It agreed with the argument of Dr Lloyd Barnett, representing the Independent Jamaica Council for Human Rights (IJCHR), that the agreement between Caribbean countries establishing the court could be amended and that such amendment could take effect in the domestic law of Jamaica by a parliamentary vote.
Said the law lords: “The risk that the governments of the contracting states might amend the CCJ Agreement so as to weaken its independence is, it may be hoped, fanciful. But an important function of a constitution is to give protection against governmental misbehaviour, and the three Acts (establishing the court in Jamaica) give rise to a risk which did not exist in the same way before.
The Board is driven to conclude that the three Acts, taken together, do have the effect of undermining the protection given to the people of Jamaica by entrenched provisions of Chapter VII of the Constitution. From this, it follows that the procedure appropriate for amendment of an entrenched provision should have been followed.”
In dealing with the fact that the Privy Council itself was not entrenched in the Jamaican constitution, the UK judges said: “. This Board, which, although enjoying no entrenched protection in the Constitution, was known to be wholly immune from executive or parliamentary pressure in any jurisdiction from which appeals lay and whose members were all but irremovable.
“The three Acts do not, singly or cumulatively, weaken the constitutional protection enjoyed by the higher judiciary of Jamaica. The question is whether. a power to review the decisions of the higher courts of Jamaica may properly be entrusted, without adopting the procedure mandated by the Constitution for the amendment of entrenched provisions, to a new court which, whatever its other merits, does not enjoy the protection accorded by the Constitution to the higher judiciary of Jamaica.”

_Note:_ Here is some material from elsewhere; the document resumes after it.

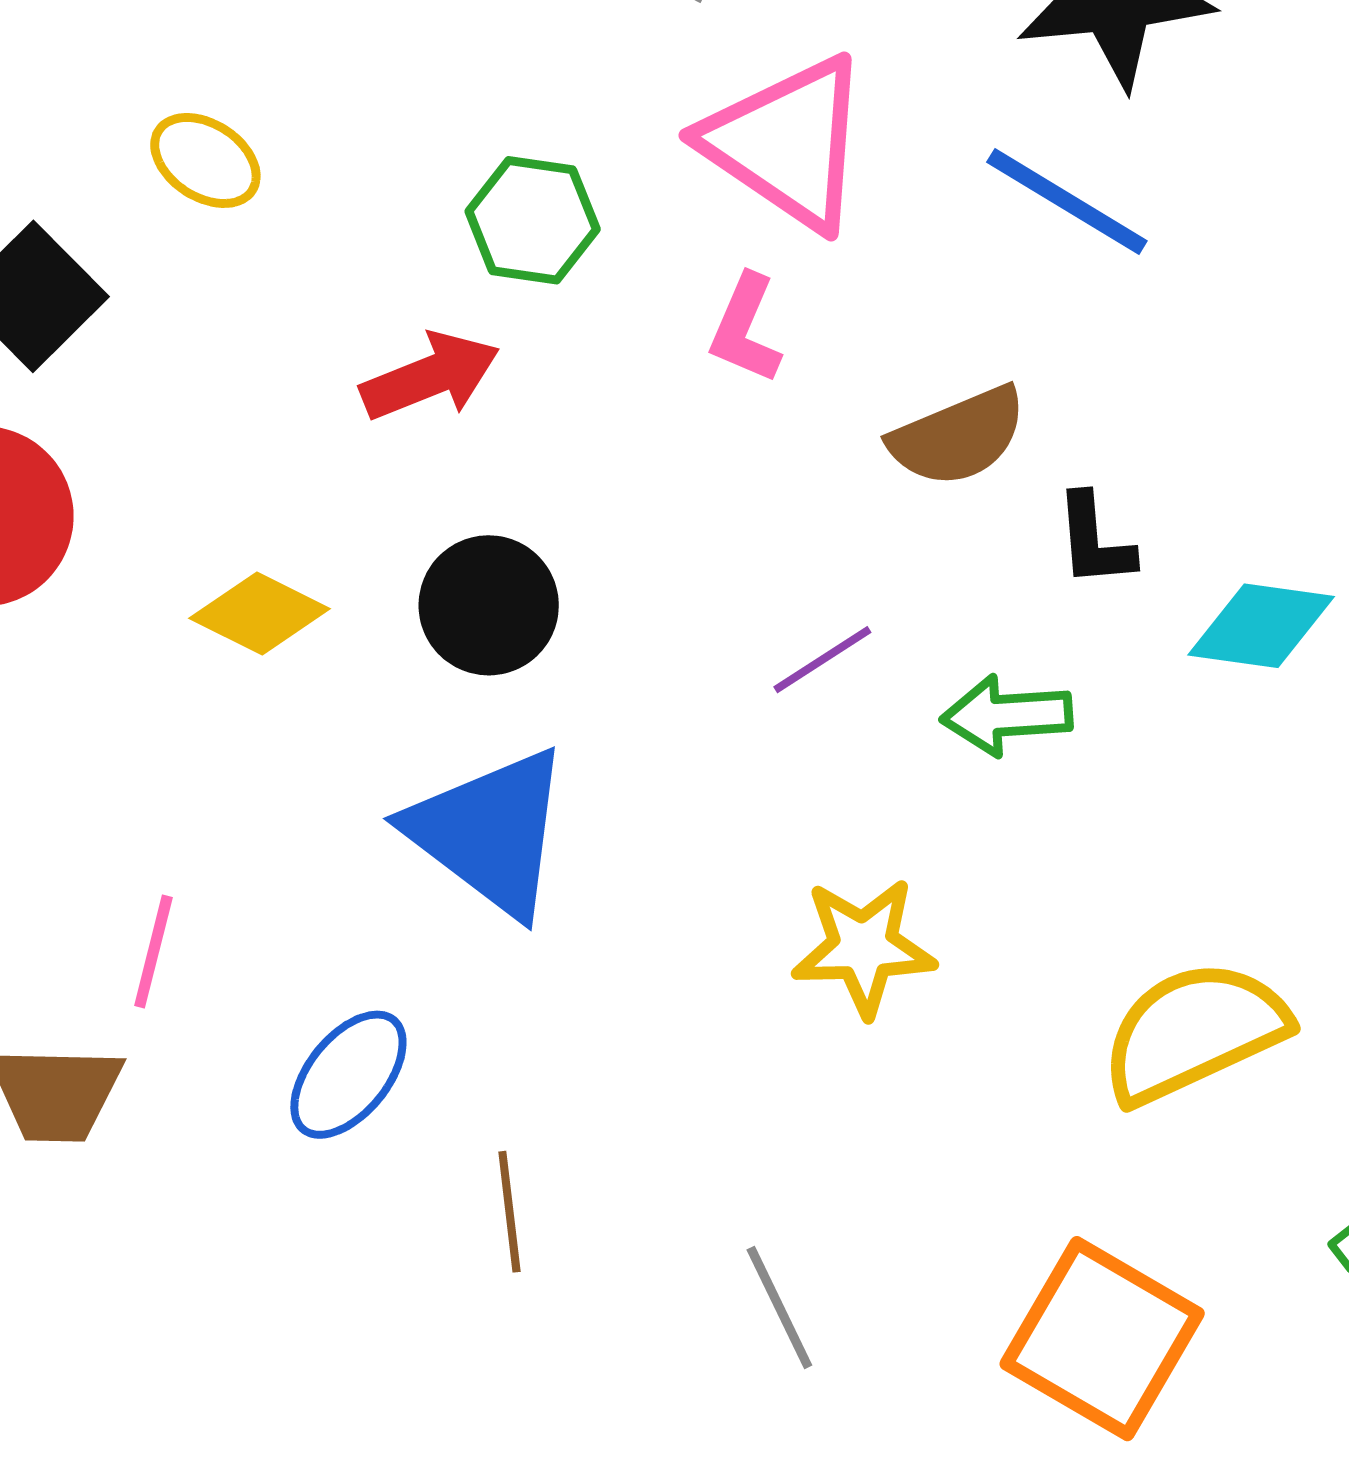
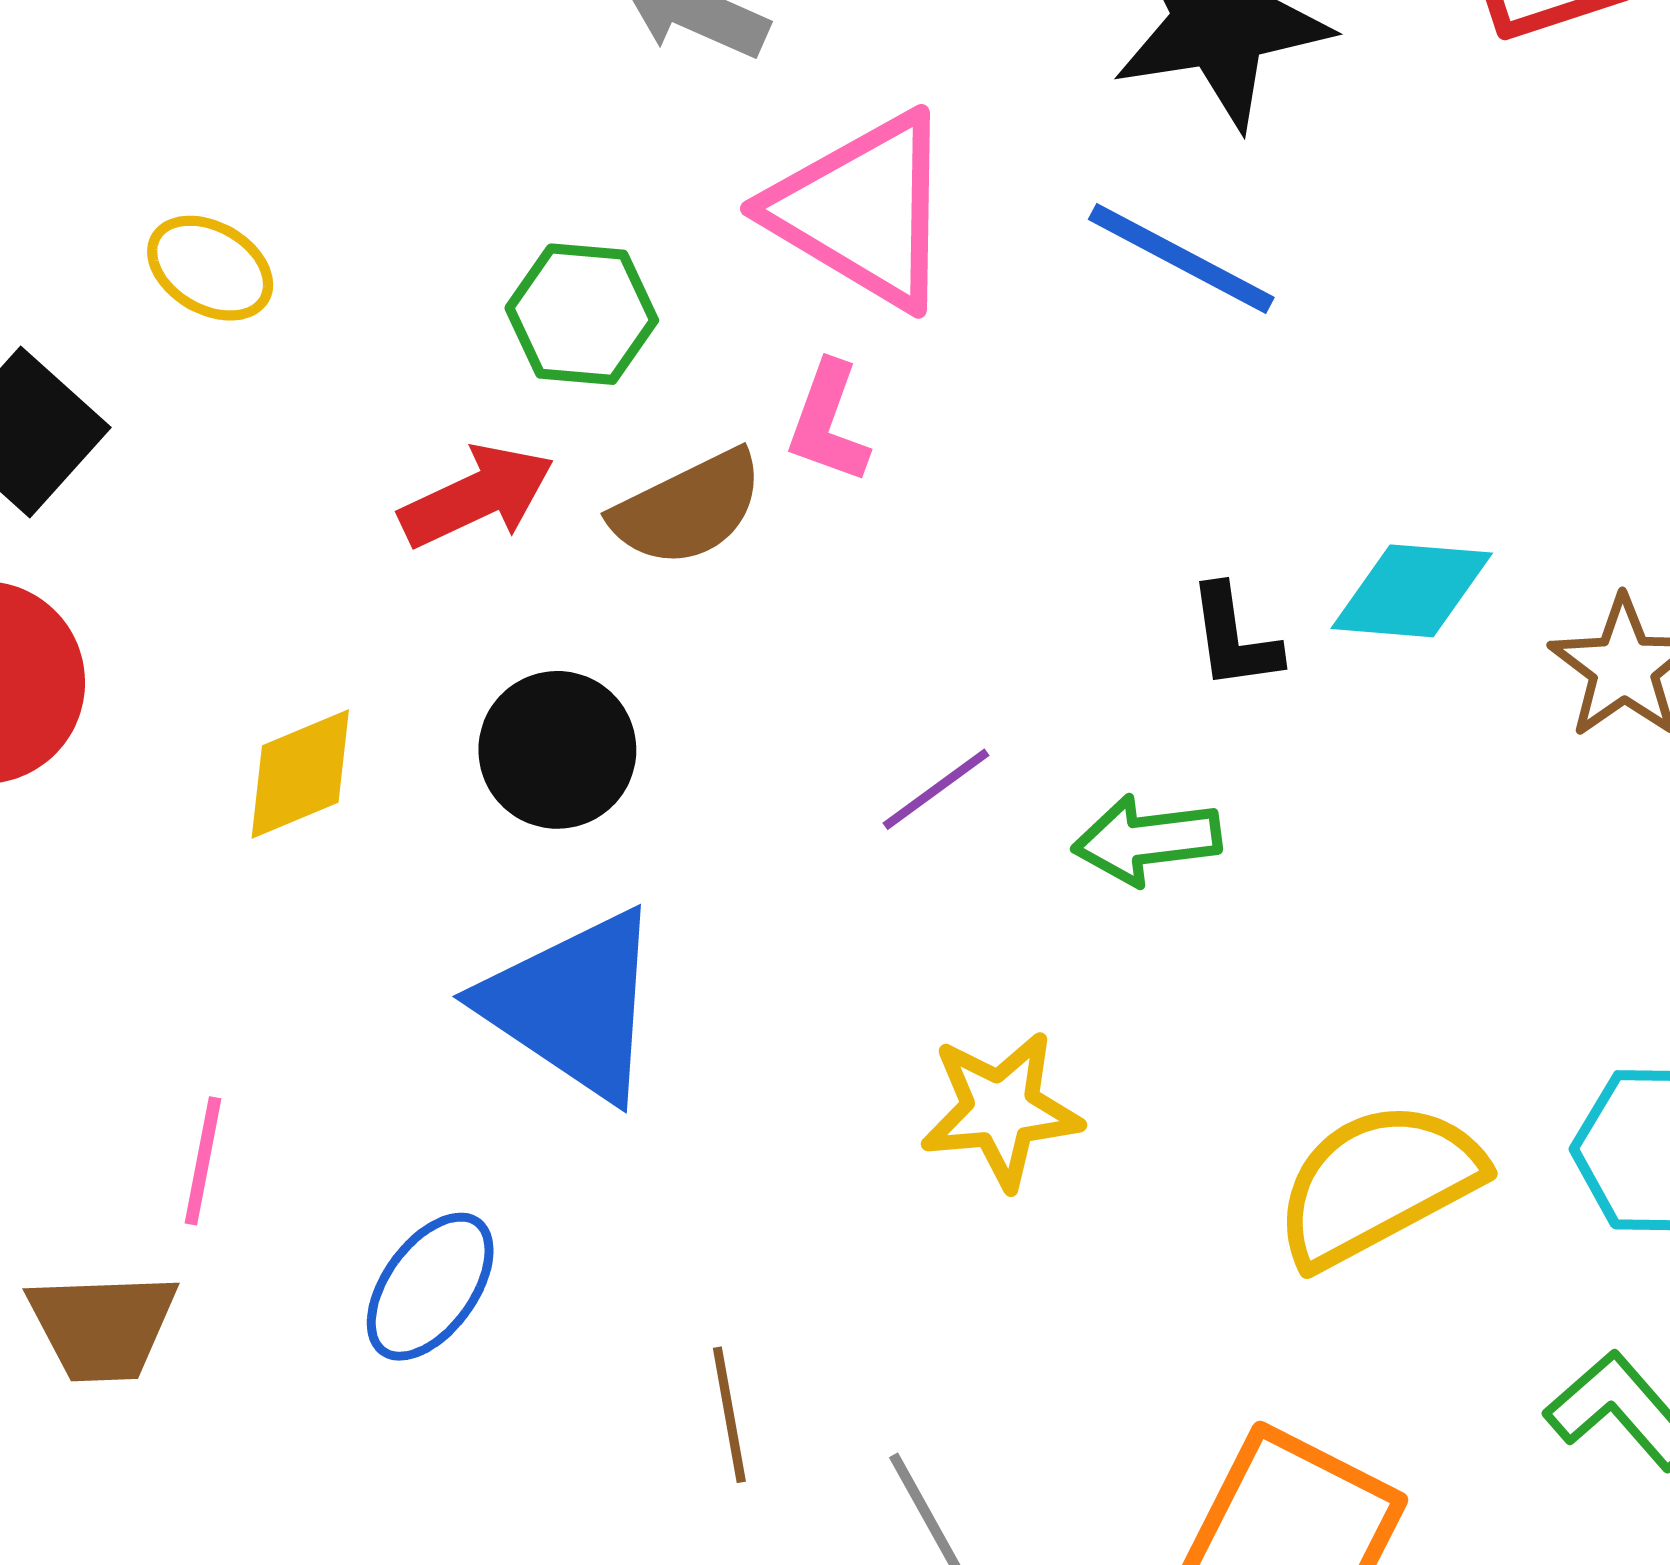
brown semicircle: (958, 436) -> (688, 508), moved
yellow diamond: (260, 614) -> (300, 774), turned -46
cyan diamond: (1261, 626) -> (1412, 591), moved
brown line: (509, 1212) -> (729, 1415), moved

Patterson, whose Cabinet will discuss the ruling tomorrow, has been attempting to highlight the Privy Council’s statements about the continued protection of the Jamaican courts and the independence that was to be afforded the CCJ.

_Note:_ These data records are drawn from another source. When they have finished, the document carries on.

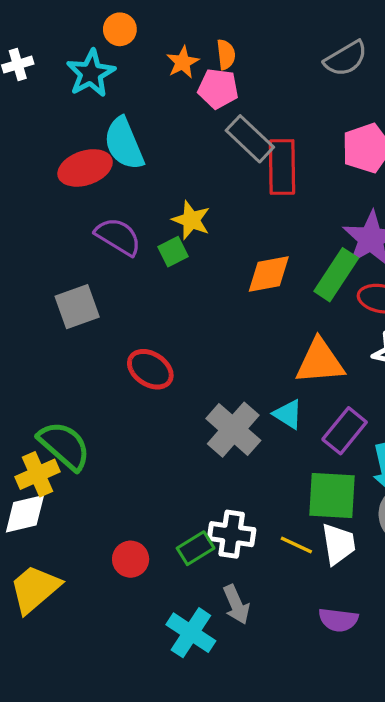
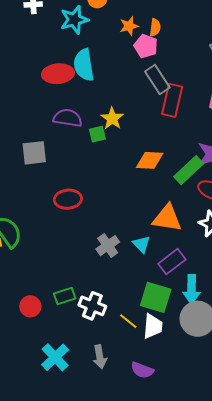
purple semicircle: (118, 237) -> (68, 118), turned -36
red ellipse: (150, 369) -> (68, 199), turned -52
gray cross: (233, 430) -> (108, 246), size x0.7
green rectangle: (196, 548) -> (65, 296), moved
gray arrow: (236, 605) -> (100, 357), moved

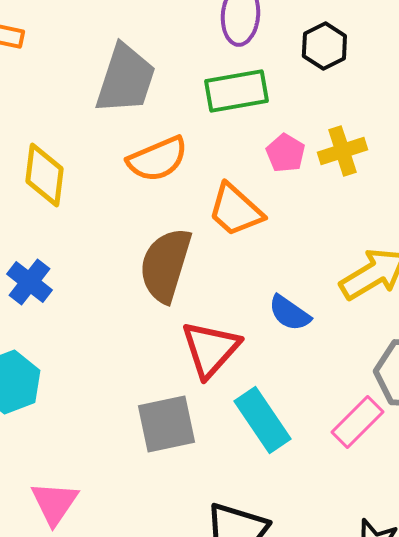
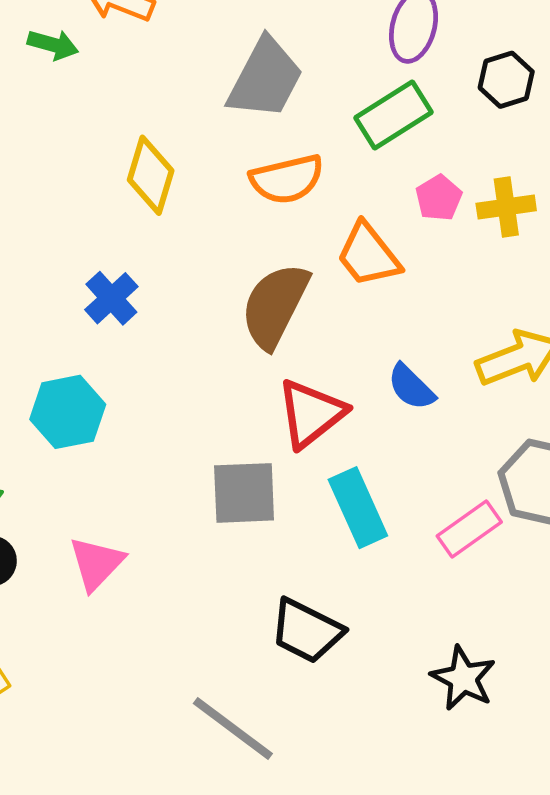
green rectangle: (236, 91) -> (394, 115), turned -32

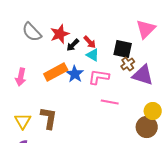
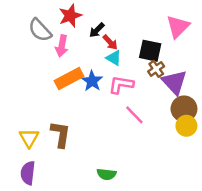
red star: (60, 34) -> (70, 16), moved
black arrow: (73, 45) -> (97, 30), moved
purple triangle: (143, 75) -> (174, 82), turned 30
pink arrow: (21, 77) -> (62, 46), moved
pink line: (110, 102) -> (134, 115), turned 36
brown circle: (147, 127) -> (184, 109), moved

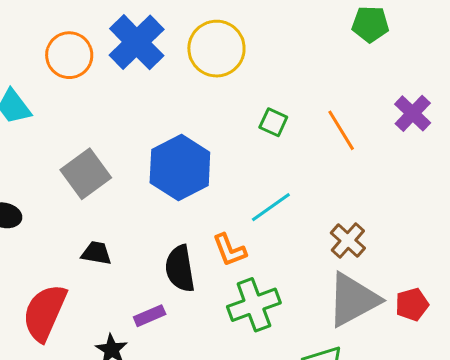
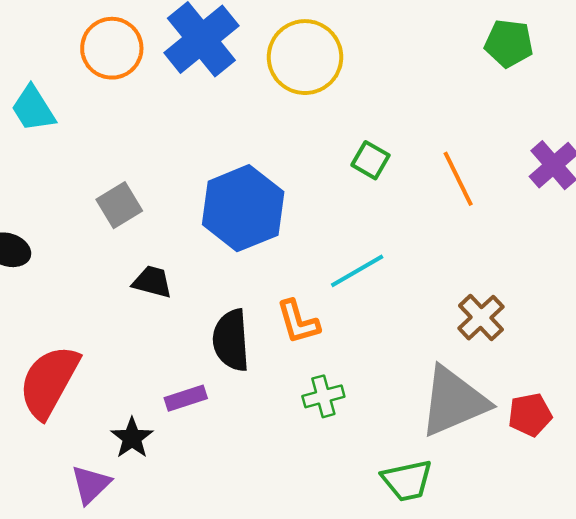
gray square: (86, 174) -> (119, 205), size x0.7
brown cross: (348, 241) -> (481, 318), moved
black trapezoid: (96, 253) -> (152, 282), moved
green cross: (254, 305) -> (323, 396), size x0.6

But Brown insists that arrogance caused the government not to recognise bad legal advice, leaving Patterson with embarrassment and a political dilemma.
“I think the arrogance of the PNP blinded it to the weakness in the advice that they should proceed in respect of the status of the three bills that were passed,” he said.
But Shalmon Scott, a former politician, who is now a political analyst, rejects suggestions that Patterson has been harmed by the ruling.
“I don’t think that Mr Patterson is any loser to have pushed for the establishment of the CCJ,” he said. “While there is a glitch as far as procedural arguments is concerned, the usefulness of such a court towards regional development is impatient of debate.”
Charlene Sharpe-Pryce, the head of the social sciences department at Northern Caribbean University, however, agrees with Brown that Patterson had emerged the worse for wear from the legal skirmish.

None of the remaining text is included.